• _Your assignment_:
Repeat the span of the entries below that starts at the line with "Previous Page (1086, 333)" and ends at the line with "Contact Us (847, 1202)", nothing more. Skip the pictures.

(Extracted data entries)
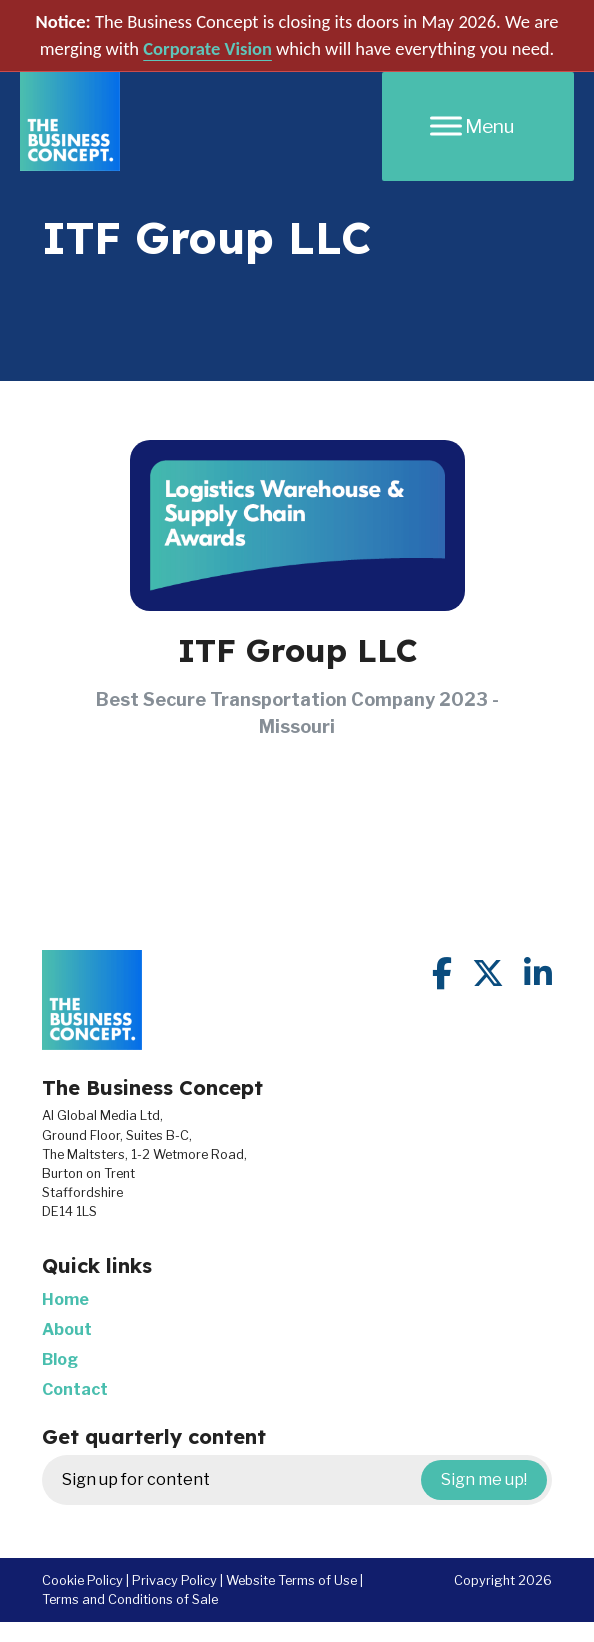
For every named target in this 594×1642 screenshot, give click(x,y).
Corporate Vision (207, 48)
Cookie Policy (82, 1580)
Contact (75, 1389)
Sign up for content (304, 1480)
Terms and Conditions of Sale (130, 1599)
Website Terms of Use (291, 1580)
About (67, 1329)
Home (65, 1299)
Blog (60, 1359)
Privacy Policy (174, 1580)
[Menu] (478, 126)
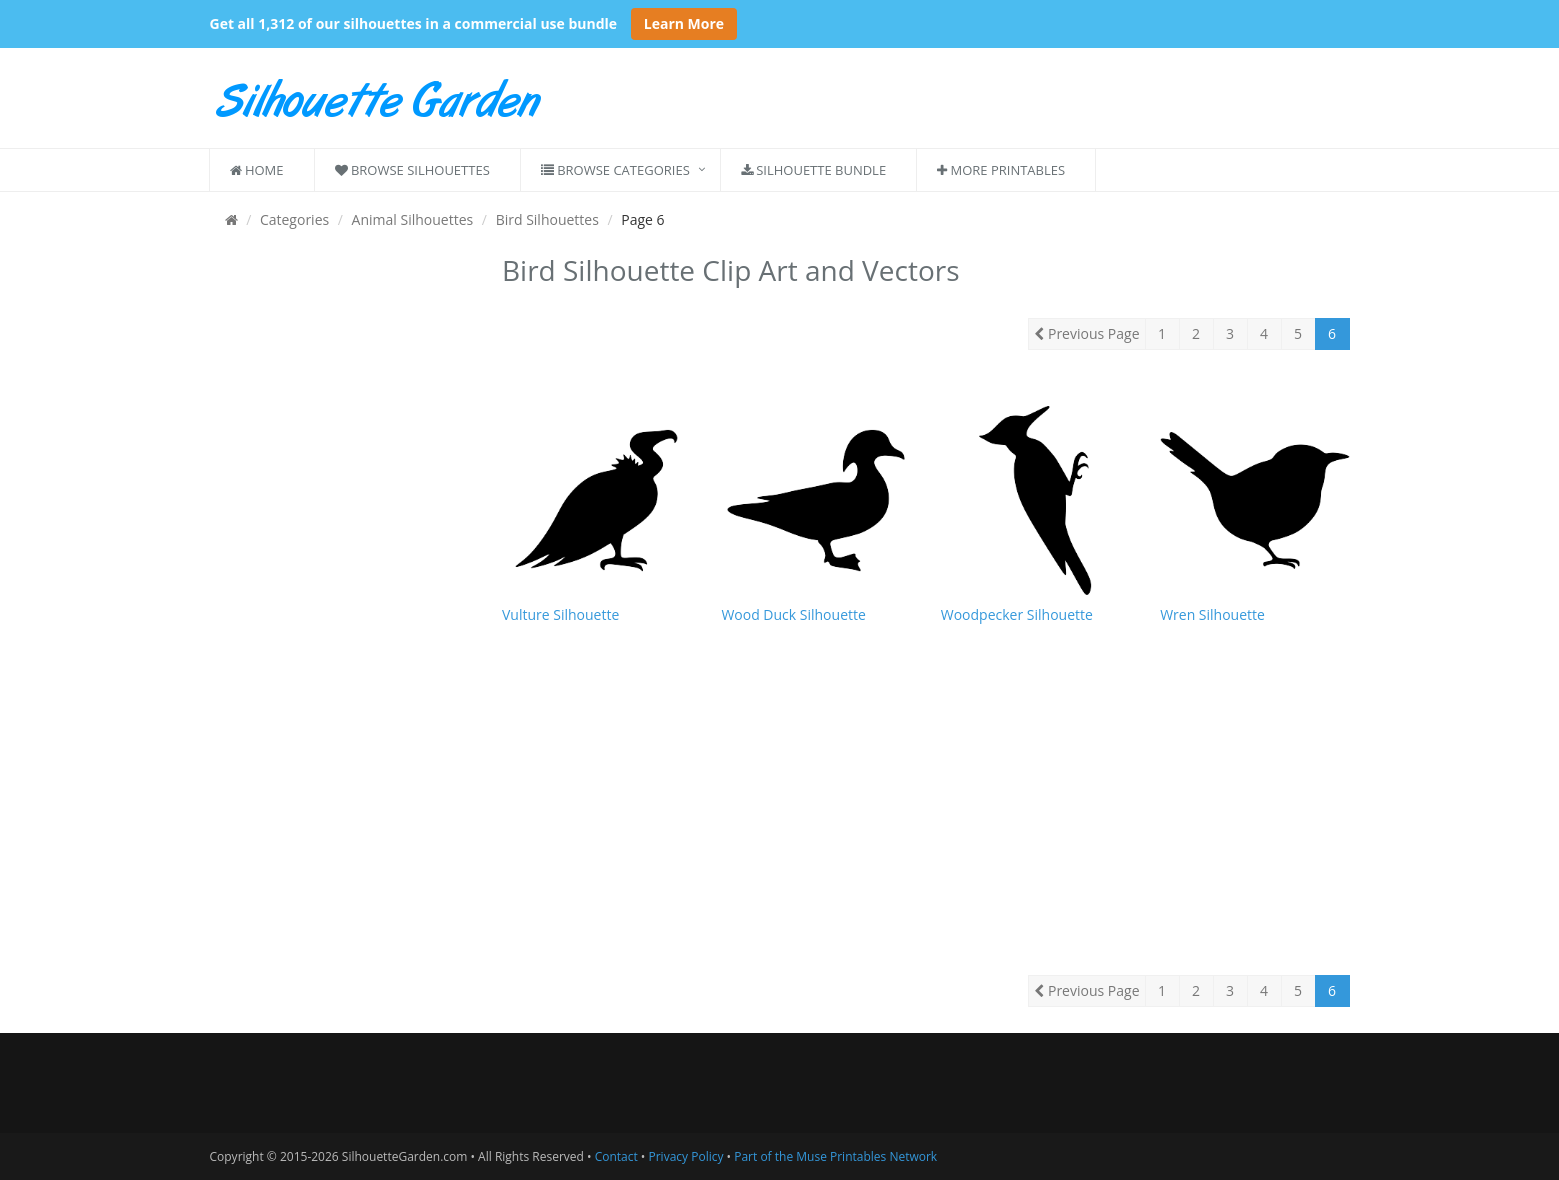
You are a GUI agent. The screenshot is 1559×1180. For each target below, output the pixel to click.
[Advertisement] (341, 548)
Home (257, 170)
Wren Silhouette (1212, 614)
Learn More (684, 23)
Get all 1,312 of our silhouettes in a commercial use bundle (414, 23)
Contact (616, 1156)
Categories (294, 219)
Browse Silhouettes (412, 170)
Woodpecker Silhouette (1017, 614)
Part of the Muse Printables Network (835, 1156)
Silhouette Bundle (813, 170)
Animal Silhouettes (413, 219)
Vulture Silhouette (560, 614)
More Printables (1001, 170)
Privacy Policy (686, 1156)
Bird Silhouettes (547, 219)
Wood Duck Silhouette (793, 614)
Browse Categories (615, 170)
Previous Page (1086, 333)
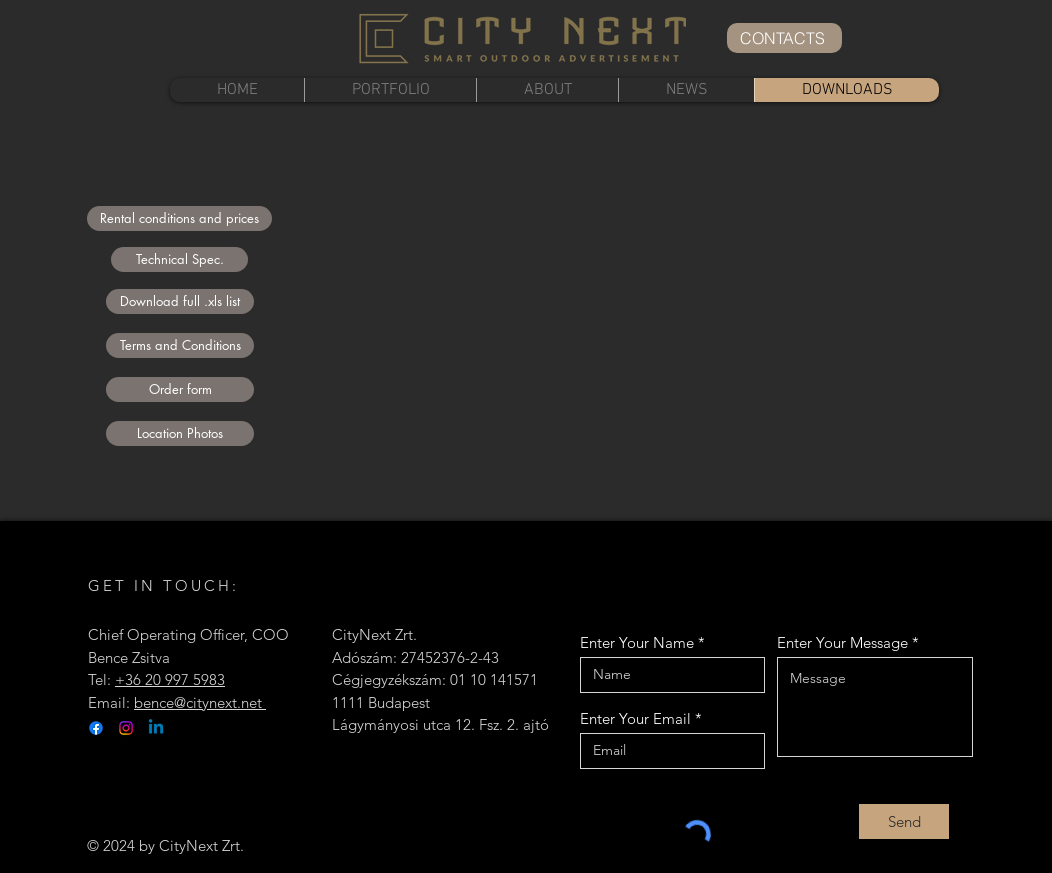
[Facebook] (96, 728)
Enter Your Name (637, 642)
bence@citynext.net (200, 702)
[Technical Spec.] (179, 259)
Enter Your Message (842, 642)
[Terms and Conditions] (180, 345)
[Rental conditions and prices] (179, 218)
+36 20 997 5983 (170, 679)
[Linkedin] (156, 728)
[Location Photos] (180, 433)
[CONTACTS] (784, 38)
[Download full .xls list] (180, 301)
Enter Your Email (635, 718)
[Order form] (180, 389)
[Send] (904, 821)
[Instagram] (126, 728)
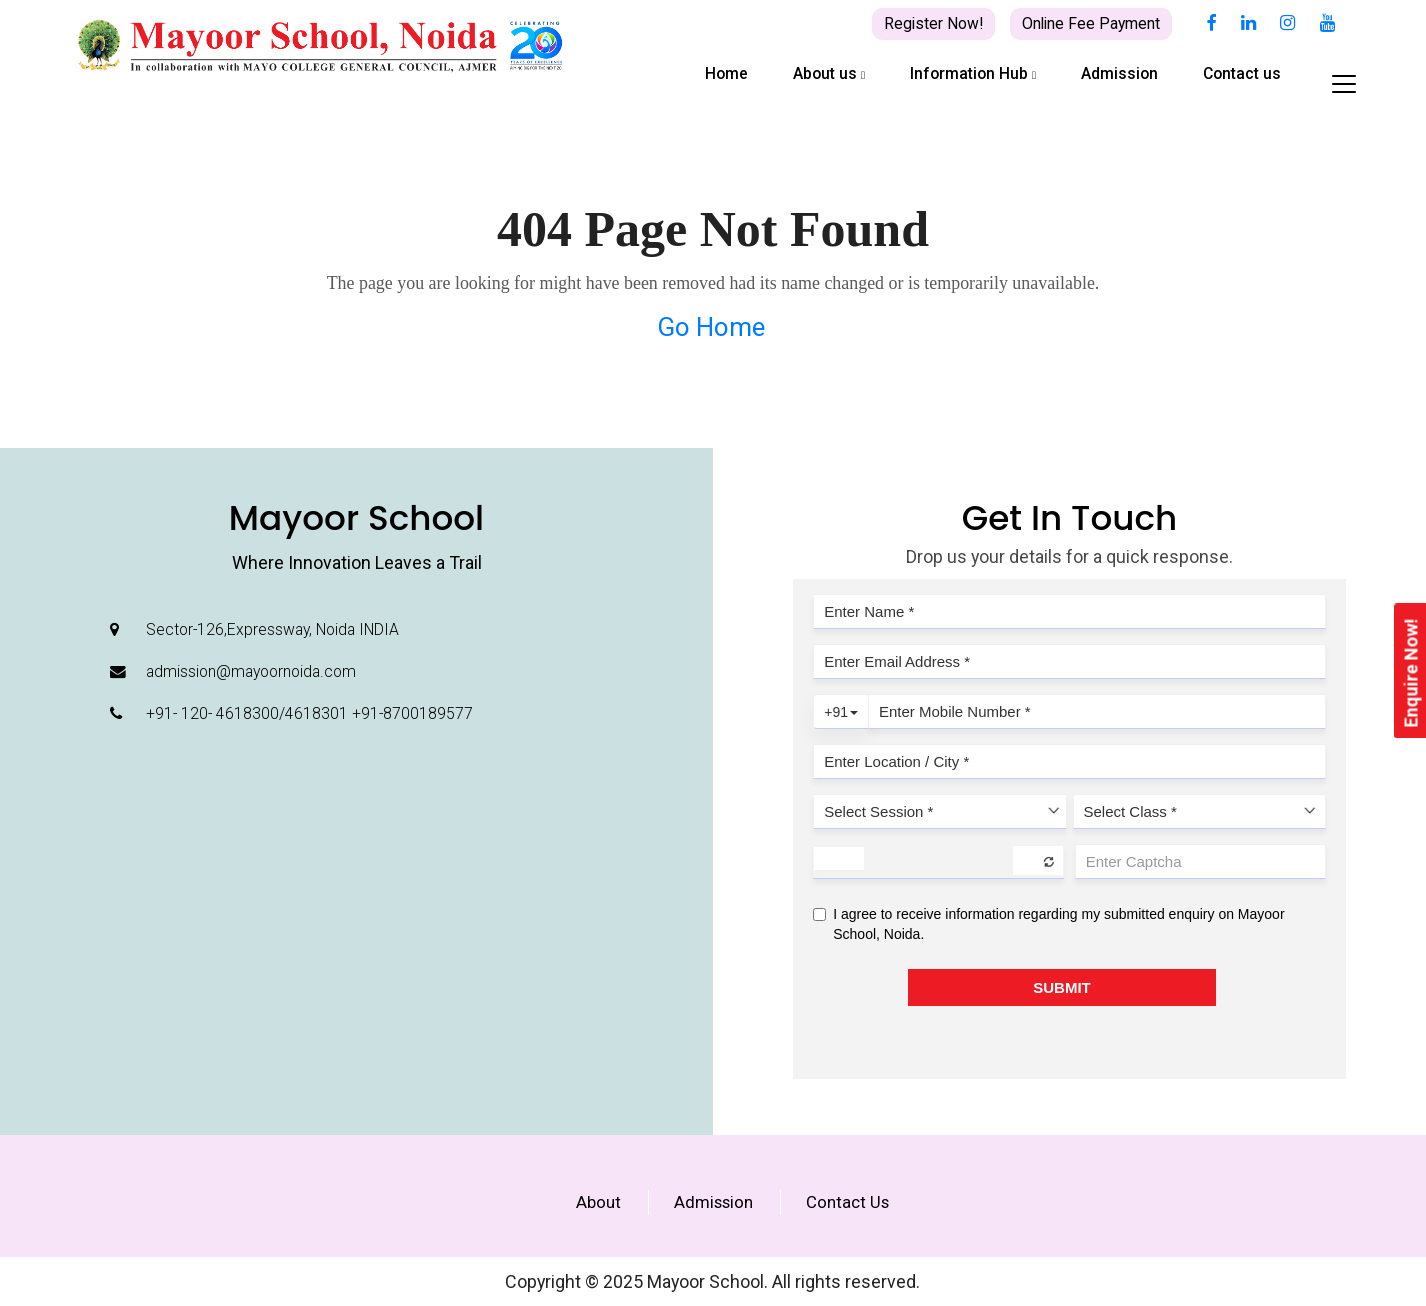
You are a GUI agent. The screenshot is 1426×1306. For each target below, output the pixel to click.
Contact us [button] (1242, 73)
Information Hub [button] (973, 73)
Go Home (711, 327)
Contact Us (847, 1202)
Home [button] (726, 73)
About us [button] (829, 73)
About (598, 1202)
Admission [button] (1119, 73)
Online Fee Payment (1091, 23)
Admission (713, 1202)
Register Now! (933, 23)
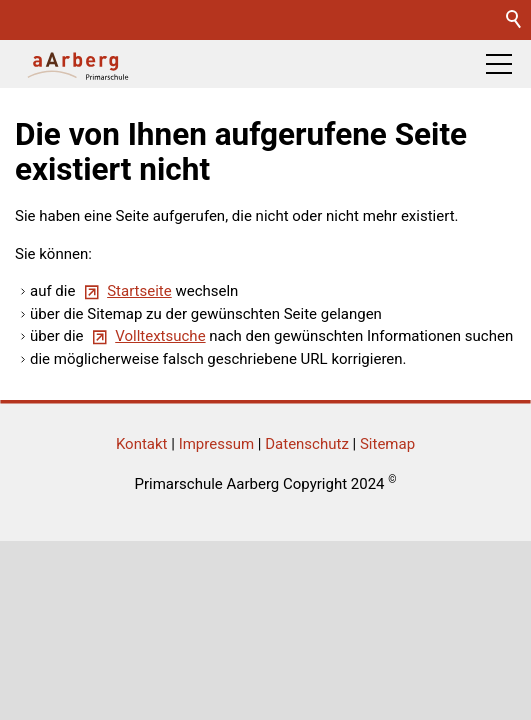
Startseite (139, 291)
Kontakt (142, 444)
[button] (499, 64)
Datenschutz (307, 444)
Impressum (216, 444)
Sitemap (387, 444)
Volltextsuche (160, 336)
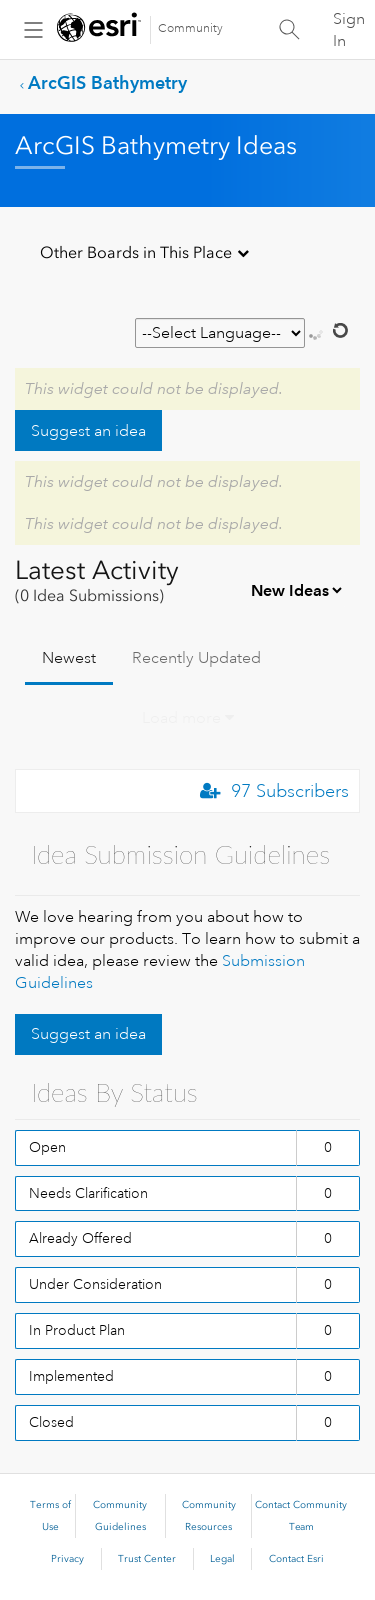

• _Response for this exercise_:
Previous Page (1086, 333)
[Facebook] (96, 728)
Enter Your Name (637, 642)
bence@citynext.net (200, 702)
[Technical Spec.] (179, 259)
Enter Your Message (842, 642)
[Terms and Conditions] (180, 345)
[Rental conditions and prices] (179, 218)
+36 20 997 5983 (170, 679)
[Linkedin] (156, 728)
[Location Photos] (180, 433)
[CONTACTS] (784, 38)
[Download full .xls list] (180, 301)
Enter Your Email (635, 718)
[Order form] (180, 389)
[Send] (904, 821)
[Instagram] (126, 728)
You are a GUI agent. The screenshot is 1426×1306. For each target below, output the pixel to click.
Contact us [button] (1242, 73)
Information Hub [button] (973, 73)
Go Home (711, 327)
Contact Us (847, 1202)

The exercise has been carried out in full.